> What is expected
Your response should be an exact transcription of the data, images excluded.

> Page-level text extractions
Start of Block

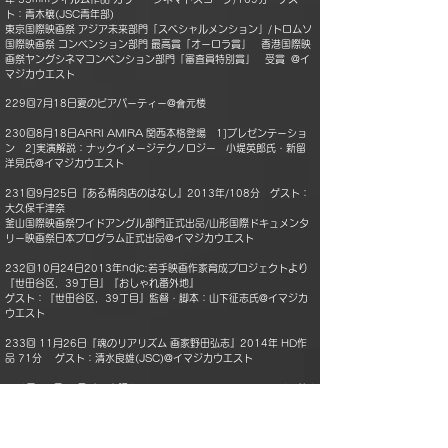
ト：青木穣(JSC青年部)
東京国際映画祭 アジア未来部門「スペシャルメンション」/トロムソ
国際映画祭 コンベンション部門 最高賞「オーロラ賞」 香港国際映
画祭ヤングシネマコンベンション部門「審査員特別賞」 受賞 @イ
マジカウエスト
229回7月18日夏のビアパーティー@會元楼
230回8月18日ARRI AMIRA 関西本格登場 1]プレゼンテーショ
ン 2]実演解説：ナックイメージテクノロジー 小堤英郎氏・新留
洋見氏@イマジカウエスト
231回9月25日『ある精肉店のはなし』2013年/108分 ゲスト：
大久保千津奈
釜山国際映画祭ワイドアングル部門正式出品/山形国際ドキュメンタ
リー映画祭日本プログラム正式出品@イマジカウエスト
232回10月24日2013年ndjc:若手映画作家育成プロジェクトより
『世田谷区，39丁目』『おしゃれ番外地』
ゲスト：『世田谷区，39丁目』監督・脚本：山下征志氏@イマジカ
ウエスト
233回 11月26日『魂のリアリズム 画家野田弘志』2014年 HD作
品 71分 ゲスト：清水良雄(JSC)@イマジカウエスト
234回 12月19日The大阪48HOUR FILM PROJECT 2014～第4
回目「入選作品上映とトーク」
『そんな愛のはなし』『タイムステイ』『罠‐Timetrap』『スキッ
プ』@イマジカウエスト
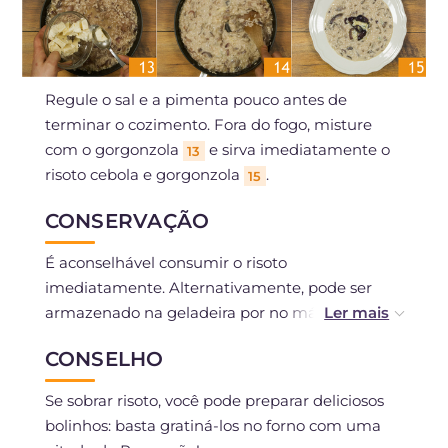
Regule o sal e a pimenta pouco antes de
terminar o cozimento. Fora do fogo, misture
com o gorgonzola
e sirva imediatamente o
13
risoto cebola e gorgonzola
.
15
CONSERVAÇÃO
É aconselhável consumir o risoto
imediatamente. Alternativamente, pode ser
armazenado na geladeira por no máximo 1 dia.
Não é recomendado congelar.
CONSELHO
Se sobrar risoto, você pode preparar deliciosos
bolinhos: basta gratiná-los no forno com uma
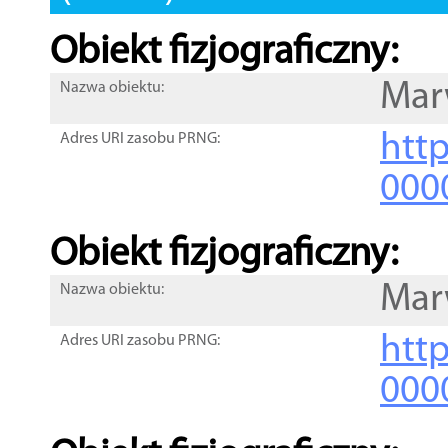
Obiekt fizjograficzny:
Mar
Nazwa obiektu:
http
Adres URI zasobu PRNG:
000
Obiekt fizjograficzny:
Mar
Nazwa obiektu:
http
Adres URI zasobu PRNG:
000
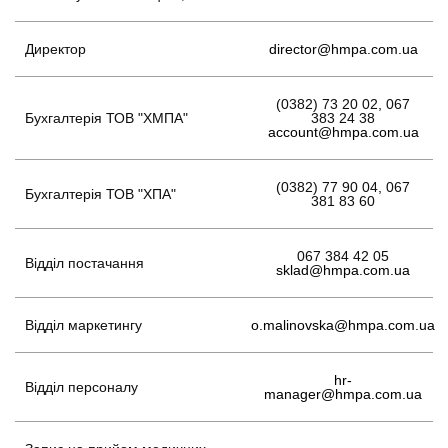
Директор
director@hmpa.com.ua
(0382) 73 20 02, 067
Бухгалтерія ТОВ "ХМПА"
383 24 38
account@hmpa.com.ua
(0382) 77 90 04, 067
Бухгалтерія ТОВ "ХПА"
381 83 60
067 384 42 05
Відділ постачання
sklad@hmpa.com.ua
Відділ маркетингу
o.malinovska@hmpa.com.ua
hr-
Відділ персоналу
manager@hmpa.com.ua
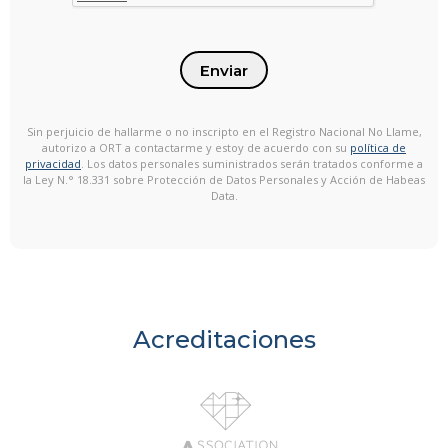
Enviar
Sin perjuicio de hallarme o no inscripto en el Registro Nacional No Llame,
autorizo a ORT a contactarme y estoy de acuerdo con su
política de
privacidad
. Los datos personales suministrados serán tratados conforme a
la Ley N.° 18.331 sobre Protección de Datos Personales y Acción de Habeas
Data.
Acreditaciones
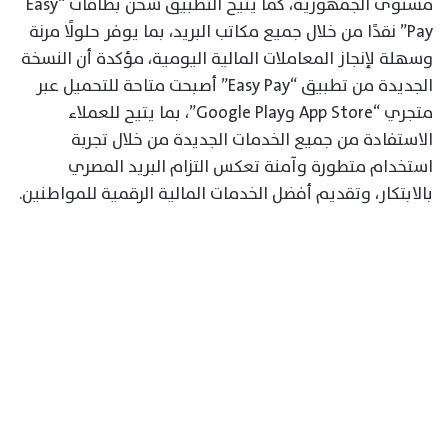
مستوى الجمهورية، كما يتيح التطبيق شحن بطاقات “Easy
Pay” نقدًا من خلال جميع مكاتب البريد، بما يوفر حلولًا مرنة
وسهلة لإنجاز المعاملات المالية اليومية، مؤكدة أن النسخة
الجديدة من تطبيق “Easy Pay” أصبحت متاحة للتحميل عبر
متجري “App Store وGoogle Play”، بما يتيح للعملاء
الاستفادة من جميع الخدمات الجديدة من خلال تجربة
استخدام متطورة وآمنة تعكس التزام البريد المصري
بالابتكار، وتقديم أفضل الخدمات المالية الرقمية للمواطنين.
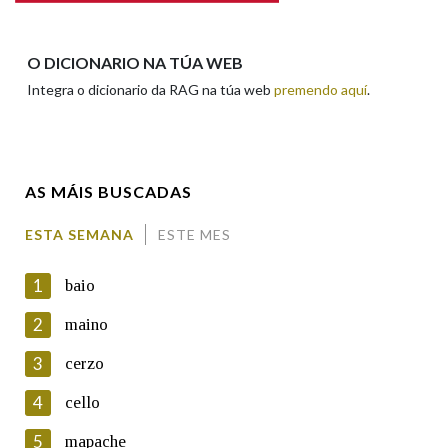
Apelidos
O DICIONARIO NA TÚA WEB
Integra o dicionario da RAG na túa web
premendo aquí
.
Enderezo electrónico
AS MÁIS BUSCADAS
Comentario
ESTA SEMANA
ESTE MES
1
baio
2
maino
3
cerzo
En cumprimento da normativa vixente en materia de
Protección de Datos de Carácter Persoal, a Real Academia
4
cello
Galega informa a aqueles usuarios que faciliten o seu correo
electrónico, así como calquera outra información de carácter
5
mapache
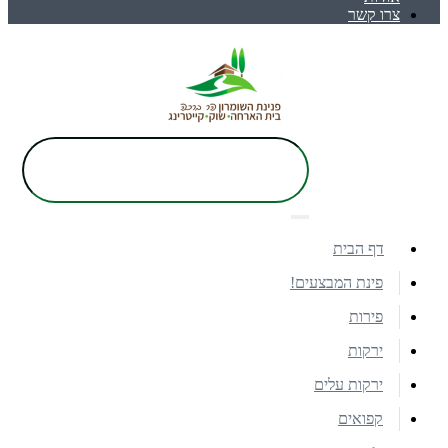
צרו קשר
דף הבית
פינת המבצעים!
פירות
ירקות
ירקות עלים
קפואים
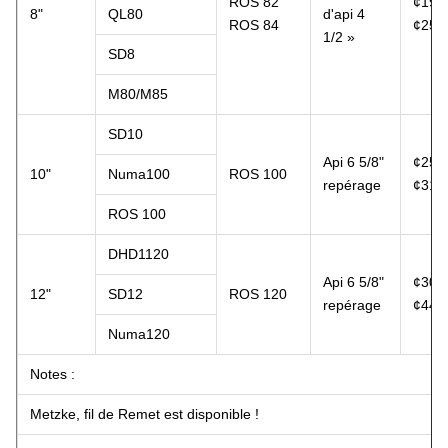
ROS 82
¢195
8"
QL80
d'api 4
ROS 84
¢25
1/2 »
SD8
M80/M85
SD10
Api 6 5/8"
¢254
10"
Numa100
ROS 100
repérage
¢31
ROS 100
DHD1120
Api 6 5/8"
¢305
12"
SD12
ROS 120
repérage
¢44
Numa120
Notes :
Metzke, fil de Remet est disponible !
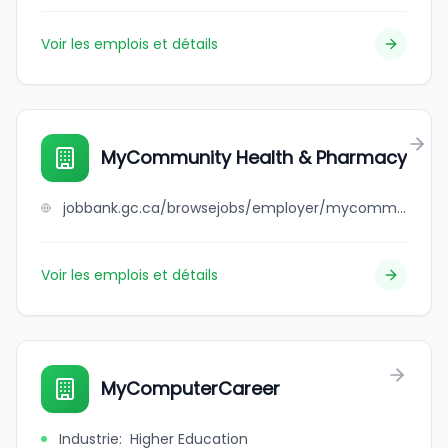
Voir les emplois et détails
MyCommunity Health & Pharmacy
jobbank.gc.ca/browsejobs/employer/mycommunity+health+%26+pharmacy/ca
Voir les emplois et détails
MyComputerCareer
Industrie
:
Higher Education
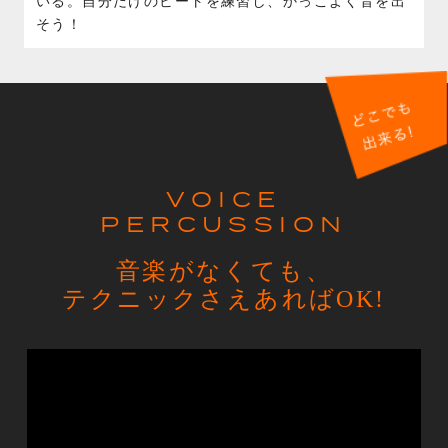
いる。自分だけのビートを練習し、かっこよく音を出
そう！
VOICE
PERCUSSION
音楽がなくても、
テクニックさえあればOK!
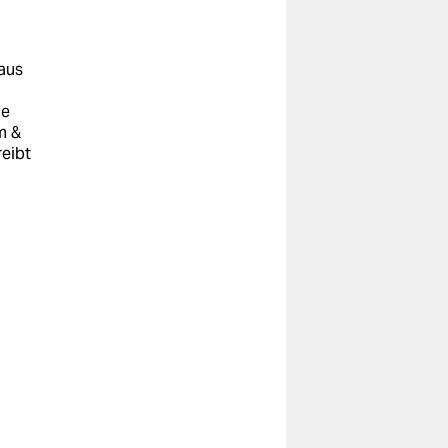
 aus
ie
m &
eibt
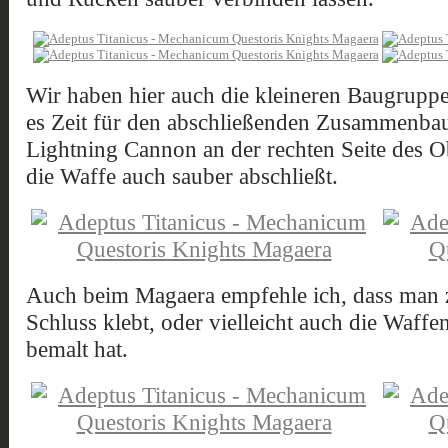
Wir haben hier auch die kleineren Baugruppen
es Zeit für den abschließenden Zusammenbau.
Lightning Cannon an der rechten Seite des 
die Waffe auch sauber abschließt.
Auch beim Magaera empfehle ich, dass man 
Schluss klebt, oder vielleicht auch die Waffe
bemalt hat.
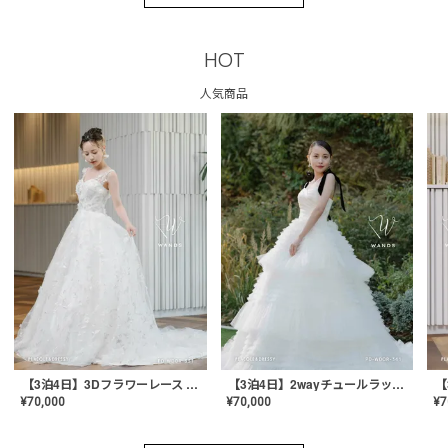
HOT
人気商品
【3泊4日】3Dフラワーレース ドレス〈PD-WDOR-331〉
【3泊4日】2wayチュールラッフルドレス〈PD-WDOR-341RTL〉
¥
70,000
¥
70,000
¥
7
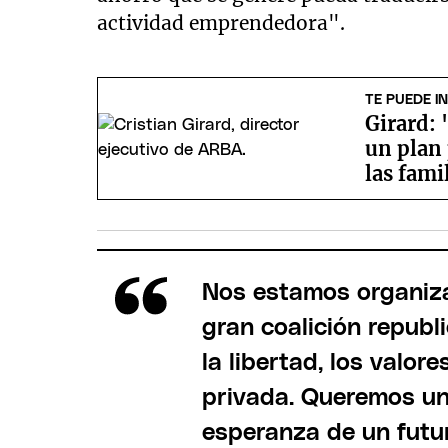
actividad emprendedora".
TE PUEDE I
Girard:
un plan 
las fami
Nos estamos organiza
gran coalición republ
la libertad, los valore
privada. Queremos una
esperanza de un futu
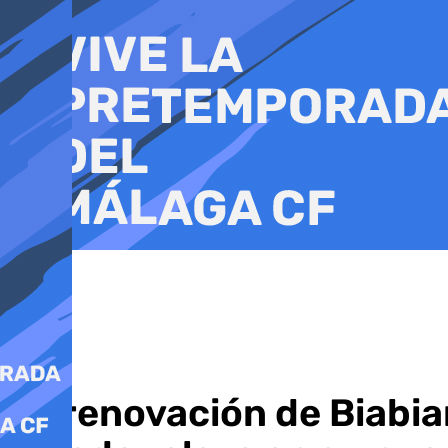
Ir
al
contenido
La renovación de Biabia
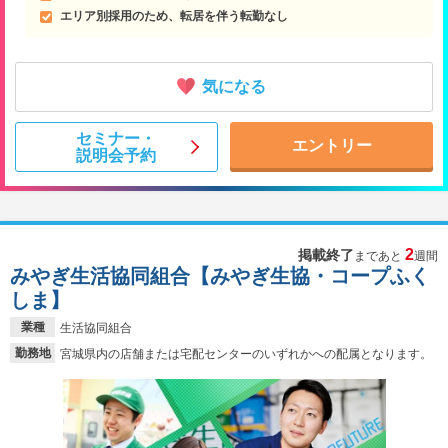
エリア別採用のため、転居を伴う転勤なし
気になる
セミナー・
エントリー
説明会予約
2
掲載終了
まであと
週間
みやぎ生活協同組合【みやぎ生協・コープふく
しま】
業種
生活協同組合
勤務地
宮城県内の店舗または宅配センターのいずれかへの配属となります。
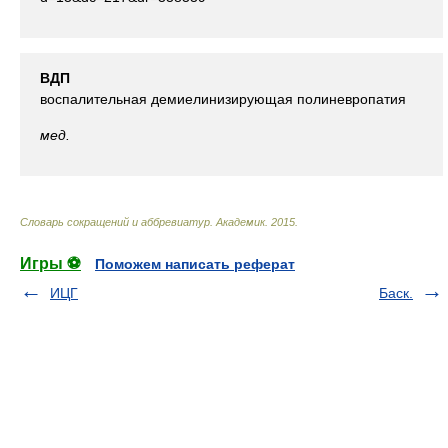
ВДП
воспалительная демиелинизирующая полиневропатия
мед.
Словарь сокращений и аббревиатур
.
Академик
.
2015
.
Игры ⚽
Поможем написать реферат
ИЦГ
Баск.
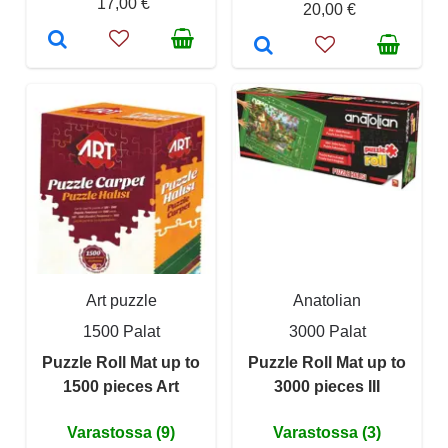
17,00 €
20,00 €
Art puzzle
Anatolian
1500 Palat
3000 Palat
Puzzle Roll Mat up to
Puzzle Roll Mat up to
1500 pieces Art
3000 pieces III
Varastossa (9)
Varastossa (3)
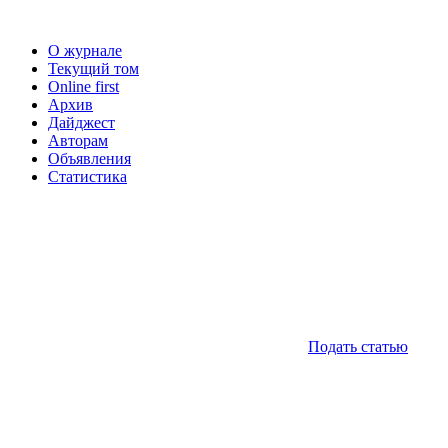
О журнале
Текущий том
Online first
Архив
Дайджест
Авторам
Объявления
Статистика
Подать статью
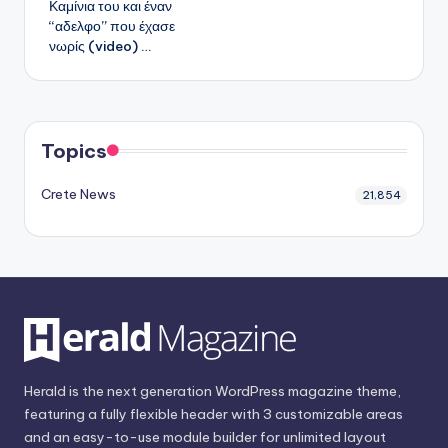
Καμίνια του και έναν
“αδελφο” που έχασε
νωρίς (video) …
Topics
Crete News
21,854
Herald is the next generation WordPress magazine theme,
featuring a fully flexible header with 3 customizable areas
and an easy-to-use module builder for unlimited layout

End of Block

> Exercise answer
ト：青木穣(JSC青年部)
東京国際映画祭 アジア未来部門「スペシャルメンション」/トロムソ
国際映画祭 コンベンション部門 最高賞「オーロラ賞」 香港国際映
画祭ヤングシネマコンベンション部門「審査員特別賞」 受賞 @イ
マジカウエスト
229回7月18日夏のビアパーティー@會元楼
230回8月18日ARRI AMIRA 関西本格登場 1]プレゼンテーショ
ン 2]実演解説：ナックイメージテクノロジー 小堤英郎氏・新留
洋見氏@イマジカウエスト
231回9月25日『ある精肉店のはなし』2013年/108分 ゲスト：
大久保千津奈
釜山国際映画祭ワイドアングル部門正式出品/山形国際ドキュメンタ
リー映画祭日本プログラム正式出品@イマジカウエスト
232回10月24日2013年ndjc:若手映画作家育成プロジェクトより
『世田谷区，39丁目』『おしゃれ番外地』
ゲスト：『世田谷区，39丁目』監督・脚本：山下征志氏@イマジカ
ウエスト
233回 11月26日『魂のリアリズム 画家野田弘志』2014年 HD作
品 71分 ゲスト：清水良雄(JSC)@イマジカウエスト
234回 12月19日The大阪48HOUR FILM PROJECT 2014～第4
回目「入選作品上映とトーク」
『そんな愛のはなし』『タイムステイ』『罠‐Timetrap』『スキッ
プ』@イマジカウエスト
Regule o sal e a pimenta pouco antes de
terminar o cozimento. Fora do fogo, misture
com o gorgonzola
e sirva imediatamente o
13
risoto cebola e gorgonzola
.
15
CONSERVAÇÃO
É aconselhável consumir o risoto
imediatamente. Alternativamente, pode ser
armazenado na geladeira por no máximo 1 dia.
Não é recomendado congelar.
CONSELHO
Se sobrar risoto, você pode preparar deliciosos
bolinhos: basta gratiná-los no forno com uma
Obiekt fizjograficzny:
Mar
Nazwa obiektu:
http
Adres URI zasobu PRNG:
000
Obiekt fizjograficzny:
Mar
Nazwa obiektu:
http
Adres URI zasobu PRNG:
000
Директор
director@hmpa.com.ua
(0382) 73 20 02, 067
Бухгалтерія ТОВ "ХМПА"
383 24 38
account@hmpa.com.ua
(0382) 77 90 04, 067
Бухгалтерія ТОВ "ХПА"
381 83 60
067 384 42 05
Відділ постачання
sklad@hmpa.com.ua
Відділ маркетингу
o.malinovska@hmpa.com.ua
hr-
Відділ персоналу
manager@hmpa.com.ua
Enviar
Sin perjuicio de hallarme o no inscripto en el Registro Nacional No Llame,
autorizo a ORT a contactarme y estoy de acuerdo con su
política de
privacidad
. Los datos personales suministrados serán tratados conforme a
la Ley N.° 18.331 sobre Protección de Datos Personales y Acción de Habeas
Data.
Acreditaciones
مستوى الجمهورية، كما يتيح التطبيق شحن بطاقات “Easy
Pay” نقدًا من خلال جميع مكاتب البريد، بما يوفر حلولًا مرنة
وسهلة لإنجاز المعاملات المالية اليومية، مؤكدة أن النسخة
الجديدة من تطبيق “Easy Pay” أصبحت متاحة للتحميل عبر
متجري “App Store وGoogle Play”، بما يتيح للعملاء
الاستفادة من جميع الخدمات الجديدة من خلال تجربة
استخدام متطورة وآمنة تعكس التزام البريد المصري
بالابتكار، وتقديم أفضل الخدمات المالية الرقمية للمواطنين.
Apelidos
O DICIONARIO NA TÚA WEB
Integra o dicionario da RAG na túa web
premendo aquí
.
Enderezo electrónico
AS MÁIS BUSCADAS
Comentario
ESTA SEMANA
ESTE MES
1
baio
2
maino
3
cerzo
En cumprimento da normativa vixente en materia de
Protección de Datos de Carácter Persoal, a Real Academia
4
cello
Galega informa a aqueles usuarios que faciliten o seu correo
electrónico, así como calquera outra información de carácter
5
mapache
צרו קשר
דף הבית
פינת המבצעים!
פירות
ירקות
ירקות עלים
קפואים
ROS 82
¢195
8"
QL80
d'api 4
ROS 84
¢25
1/2 »
SD8
M80/M85
SD10
Api 6 5/8"
¢254
10"
Numa100
ROS 100
repérage
¢31
ROS 100
DHD1120
Api 6 5/8"
¢305
12"
SD12
ROS 120
repérage
¢44
Numa120
Notes :
Metzke, fil de Remet est disponible !
Voir les emplois et détails
MyCommunity Health & Pharmacy
jobbank.gc.ca/browsejobs/employer/mycommunity+health+%26+pharmacy/ca
Voir les emplois et détails
MyComputerCareer
Industrie
:
Higher Education
いる。自分だけのビートを練習し、かっこよく音を出
そう！
VOICE
PERCUSSION
音楽がなくても、
テクニックさえあればOK!
 aus
ie
m &
eibt
Wir haben hier auch die kleineren Baugruppen
es Zeit für den abschließenden Zusammenbau.
Lightning Cannon an der rechten Seite des 
die Waffe auch sauber abschließt.
Auch beim Magaera empfehle ich, dass man 
Schluss klebt, oder vielleicht auch die Waffe
bemalt hat.
HOT
人気商品
【3泊4日】3Dフラワーレース ドレス〈PD-WDOR-331〉
【3泊4日】2wayチュールラッフルドレス〈PD-WDOR-341RTL〉
¥
70,000
¥
70,000
¥
7
actividad emprendedora".
TE PUEDE I
Girard:
un plan 
las fami
Nos estamos organiza
gran coalición republ
la libertad, los valore
privada. Queremos una
esperanza de un futu
Ir
al
contenido
La renovación de Biabia
エリア別採用のため、転居を伴う転勤なし
気になる
セミナー・
エントリー
説明会予約
2
掲載終了
まであと
週間
みやぎ生活協同組合【みやぎ生協・コープふく
しま】
業種
生活協同組合
勤務地
宮城県内の店舗または宅配センターのいずれかへの配属となります。
ВДП
воспалительная демиелинизирующая полиневропатия
мед.
Словарь сокращений и аббревиатур
.
Академик
.
2015
.
Игры ⚽
Поможем написать реферат
ИЦГ
Баск.
17,00 €
20,00 €
Art puzzle
Anatolian
1500 Palat
3000 Palat
Puzzle Roll Mat up to
Puzzle Roll Mat up to
1500 pieces Art
3000 pieces III
Varastossa (9)
Varastossa (3)
О журнале
Текущий том
Online first
Архив
Дайджест
Авторам
Объявления
Статистика
Подать статью
Καμίνια του και έναν
“αδελφο” που έχασε
νωρίς (video) …
Topics
Crete News
21,854
Herald is the next generation WordPress magazine theme,
featuring a fully flexible header with 3 customizable areas
and an easy-to-use module builder for unlimited layout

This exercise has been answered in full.